Gidi had a start-up company called Cellaris based on a unique foaming process developed in his lab, which can produce ceramic foams with a void fracture of about 98% (i.e., a durable material that is mostly air voids), which was sold to an Indian company that received the rights to use the process. In 2018, Prof. Gidi Garder, Prof. Avner Rothschild, and Dr. Chen Dotan founded H2Pro, which is based on the E-TAC process described above. The company started operating at the Technion with a small staff of 5 people, and then moved to its current site in Caesarea. The company deals with scale-up of the production process to industrial dimensions. Today, the company already has over 80 employees, many of them are Technion alumni. Just recently, a $75 million investment round was concluded that will enable the company to operate in the coming years and establish a manufacturing plant in the Galilee during 2023.
“There is no doubt that Process Engineering is at the core profession of Chemical Engineering,” says Gidi. “This core sets our discipline apart. The ability to scale-up chemical processes is a key pillar in the success of the ventures I have described, and in the success of other startups and the existing process industry. I highly recommend undergraduate students interested in graduate degrees to take the ‘final research’ course or a research project offered in our department, or work as a student in the labs of faculty members.”

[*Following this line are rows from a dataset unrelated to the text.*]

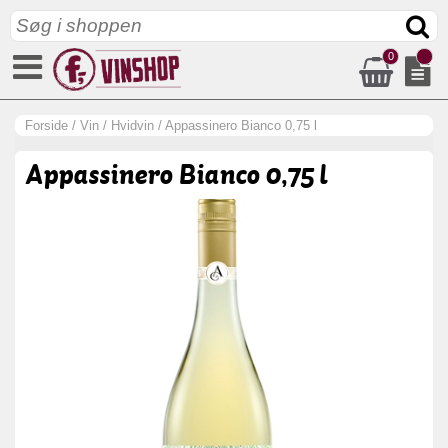
0
Forside
/
Vin
/
Hvidvin
/
Appassinero Bianco 0,75 l
Appassinero Bianco 0,75 l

“It is a great privilege to teach and perform exciting research at the Technion and at our department in particular with excellent students for many years,” says Gidi. “Our department is very family-like. We have been blessed with wonderful students who care about their friends, and the department. We have a lot of good will and a willingness to help each other, and we must preserve these qualities. I’d like to take this opportunity and ask our students to be our ambassadors outside the Technion, spreading the work about the exciting work that awaits additional candidate students.”